The Coachella facility handles hundreds of thousands of tons each year of agricultural waste, including cotton seed, bakery waste such as expired potato chips, and used cooking oil from restaurants in Southern California and Arizona. Cotton seed and bakery waste are converted into feed for cattle. The used cooking oil is refined into biodiesel for cars and trucks while reducing air quality impacts.
Last year, Denali’s Coachella facility produced more than 33,000 tons of bakery and cotton seed animal feeds, with most of it supplied to California dairy farms. The facility converted used cooking oil into more than 10 million gallons of biodiesel in 2022.

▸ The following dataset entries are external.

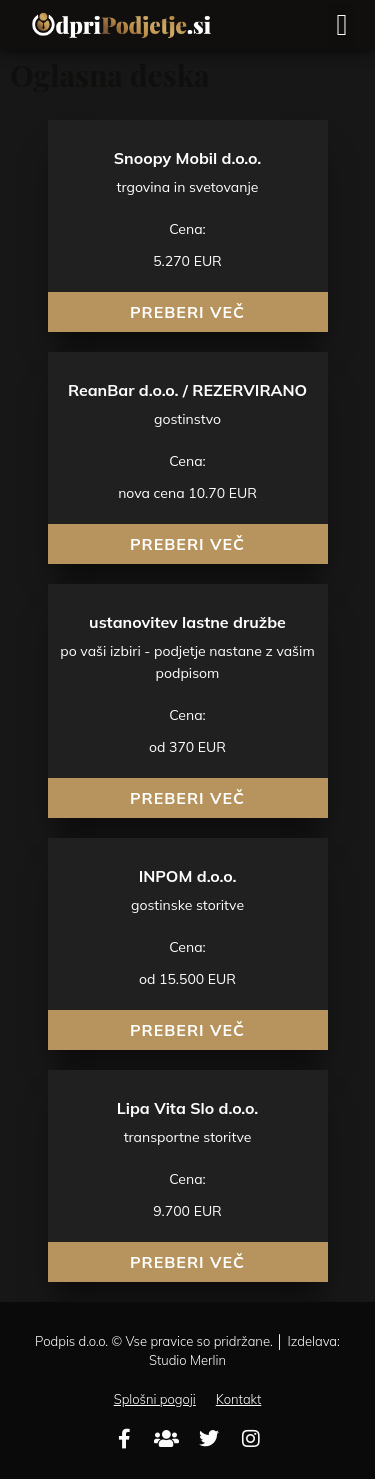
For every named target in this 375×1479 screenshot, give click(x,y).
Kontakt (239, 1399)
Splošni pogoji (155, 1399)
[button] (342, 25)
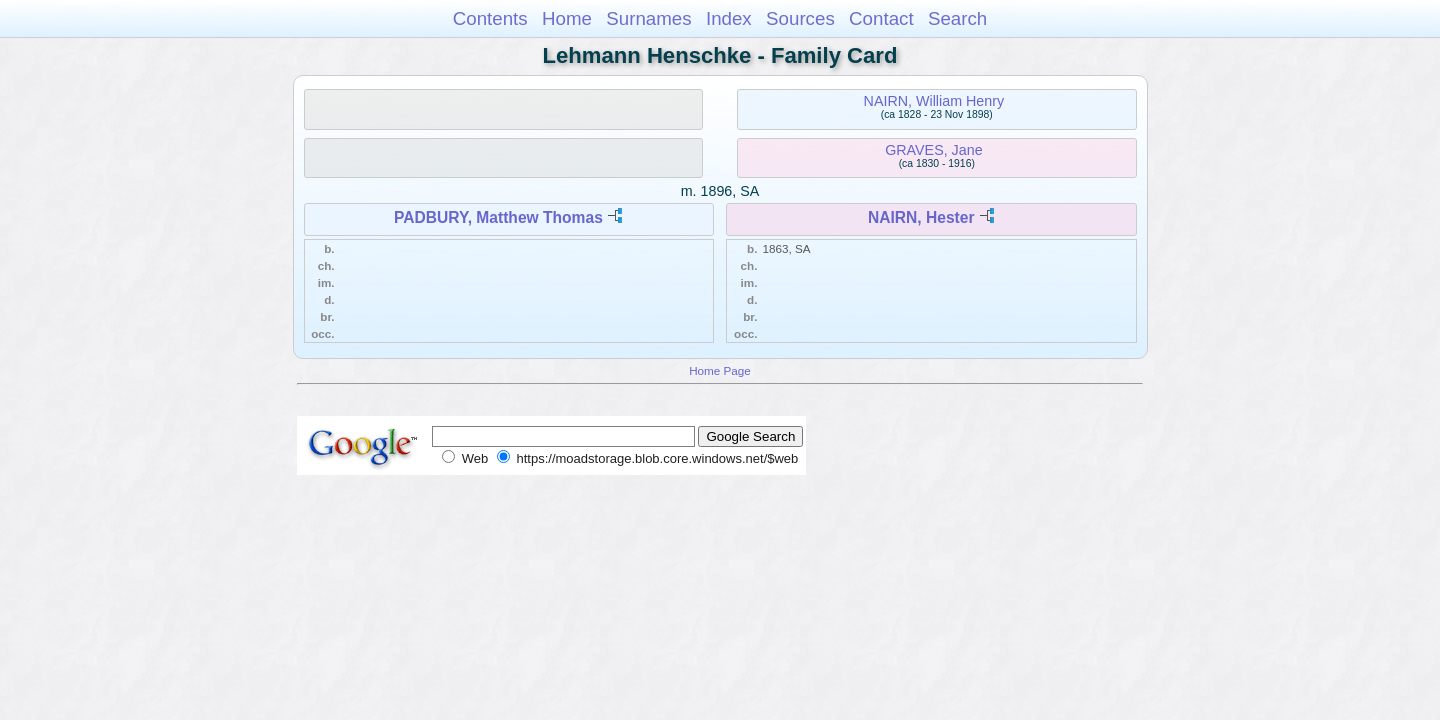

Although the Coachella plant is critical to landfill diversion efforts, the site’s organic waste recycling activities generate substantial greenhouse gases (GHGs). Denali estimates the solar configuration results in more than 650,000 metric tons of CO2 equivalent in emissions reductions. “This is equivalent to taking 140,000 cars off the road, according to the U.S. EPA’s GHG equivalencies calculator,” the company says.
“Benefitting the environment is at the core of what we do every day here in Coachella, but this solar project takes that one step further,” said Jason Cabanyog, who oversees the facility as a Denali vice president. “We can confidently say that this is [now] one of the most energy efficient agricultural facilities in California.”
“We are grateful for the California Energy Commission’s support,” Denali CEO Todd Mathes said. “This upgrade benefits not only our company, but also our customers—the farmers and ranchers of California who rely on our feed products to produce food for the country.”
In 2018, Imperial Western Products received a grant to upgrade dozens of machines at the site with more energy efficient models. The result at that time was a 40 reduction in GHG emissions at the site.
“Imperial Western Products, in my 17 years in this department, has always been innovative,” said Jenna Leal of the California Department of Food and Agriculture. “They have always thought outside the box, been problem solvers, and they are the only commercial feed licensee to be a recipient of this grant and to be working toward clean energy.”